Thanksgiving — a time for friends, football, food and family.
It’s that last “F-word” that is going to be absent from my Thanksgiving festivities this year, but to be fair, Thanksgiving has not felt the same to me for quite some time.
Growing up, my grandfather Auldus — to a large degree the patriarch of the family — made sure each major holiday was celebrated as a family. At least six of us and usually more would gather at his house and spend the day eating, telling jokes, discussing and more of the time arguing about sports.
Thanksgiving was no different. We would pack the house early on in the day. I can still smell the tenderizing aroma of a moist turkey and celery stuffing. Auldus would do most of the cooking, although the older I got, the more I was able and willing to help out. It was a chore. He would rise before five to start on the bird and the stuffing, making sure everything was prepped for a fun day all together.
As with most families, we had our traditions. We would play football in the street during halftime of the morning game. As far back as I can remember, it was usually a Cowboys’ game, and they were usually losing pretty badly by that point, which gave us more time to throw the pigskin around.

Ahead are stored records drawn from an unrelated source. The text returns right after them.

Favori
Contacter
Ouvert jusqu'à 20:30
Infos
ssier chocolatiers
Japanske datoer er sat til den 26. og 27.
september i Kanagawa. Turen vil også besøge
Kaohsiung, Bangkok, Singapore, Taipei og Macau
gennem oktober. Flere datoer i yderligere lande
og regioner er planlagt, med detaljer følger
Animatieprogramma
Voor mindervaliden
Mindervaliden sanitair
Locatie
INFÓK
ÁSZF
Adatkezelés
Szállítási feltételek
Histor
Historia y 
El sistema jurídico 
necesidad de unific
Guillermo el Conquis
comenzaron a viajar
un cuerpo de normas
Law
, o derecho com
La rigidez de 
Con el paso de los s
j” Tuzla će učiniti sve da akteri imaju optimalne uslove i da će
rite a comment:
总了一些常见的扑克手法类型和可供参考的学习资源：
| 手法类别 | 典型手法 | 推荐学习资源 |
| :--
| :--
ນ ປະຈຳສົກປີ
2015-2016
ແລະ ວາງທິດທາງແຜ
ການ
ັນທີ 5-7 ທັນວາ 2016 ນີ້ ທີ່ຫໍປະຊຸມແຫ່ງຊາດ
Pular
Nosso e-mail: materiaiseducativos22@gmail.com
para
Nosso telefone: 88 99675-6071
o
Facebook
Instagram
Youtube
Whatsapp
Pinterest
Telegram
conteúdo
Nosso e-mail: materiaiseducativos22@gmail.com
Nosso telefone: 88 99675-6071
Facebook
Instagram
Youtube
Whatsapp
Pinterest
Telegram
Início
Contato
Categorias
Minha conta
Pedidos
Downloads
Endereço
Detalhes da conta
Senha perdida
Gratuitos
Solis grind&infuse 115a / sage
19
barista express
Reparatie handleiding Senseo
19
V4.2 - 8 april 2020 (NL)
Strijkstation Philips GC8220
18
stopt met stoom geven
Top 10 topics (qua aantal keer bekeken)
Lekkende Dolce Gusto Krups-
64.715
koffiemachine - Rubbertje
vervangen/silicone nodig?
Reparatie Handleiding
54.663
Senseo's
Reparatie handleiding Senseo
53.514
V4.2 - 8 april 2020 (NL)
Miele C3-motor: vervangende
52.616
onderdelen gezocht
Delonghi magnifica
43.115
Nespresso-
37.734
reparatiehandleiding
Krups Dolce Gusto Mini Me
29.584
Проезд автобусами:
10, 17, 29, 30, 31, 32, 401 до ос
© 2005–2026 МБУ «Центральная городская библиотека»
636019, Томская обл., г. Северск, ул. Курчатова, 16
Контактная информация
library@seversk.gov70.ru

We also had a game we invented called “roof ball” (patent pending). My grandfather had a fairly old house on the top of a hill in La Jolla, CA. The beauty of the house was in the backyard, it was contoured so there were two perpendicular section of room right at the entrance to the backyard. The roof was horrible shingled. All the shingles were sticking out, ill-fitting. It’s not the type of roof you would see in “Better Homes and Gardens”, but it made for the perfect “roof ball” roof. The bounces were unpredictable.
Most of the rest of the day was spent on the couches watching the games while occasionally sneaking into the kitchen to steal a preliminary taste of the main event of the day — the meal.
Around two or three in the afternoon, we would gather around the table for the event. It was definitely an event. SO. MUCH. FOOD. As I have mentioned before, as a younger man I was fairly girthy around the midsection, and I could pack it away.
Evening naps followed the epic meal, and at some point, my mom would scrape my dad and I off the couch so that we could go home and devolve into a food-coma.
Every year was essentially the same, with a little wrinkle thrown in here and there. Gotta keep the family life exciting. It may sound boring, but I miss the consistency.
When I went away to college in 2008, I had no idea that none of the aforementioned events would ever happen again. I suppose I would have cherished the moments a little more. I would have savored the turkey, sunk in to the conversation and appreciated every second of it.
My grandfather passed away in October of 2008. The meaning of the word “family” has diminished to me ever since.
It’s sad to say, but he was the great organizer. He stayed in touch with all sorts of family from around the country in a way my father and uncle are incapable of keeping up with.
He had a big heart, really the biggest heart I’ve ever seen. He would have and did give me everything I wanted, and while he would love tough at times, everything he did was out of love.
I miss him every day, but especially around this time of year, when I’m away from home and cannot be with my immediate family. To be fair, even if I was home it still would not be the same, but the wound not be quite as gaping.
All I ever wanted to do was to make him proud. He pushed me on a daily basis to be the best everything I can be — person, son, friend and worker.
I continue to push myself in his memory, hoping that one day I can do for my future family what he did for us.
I love you Papa. Happy Thanksgiving.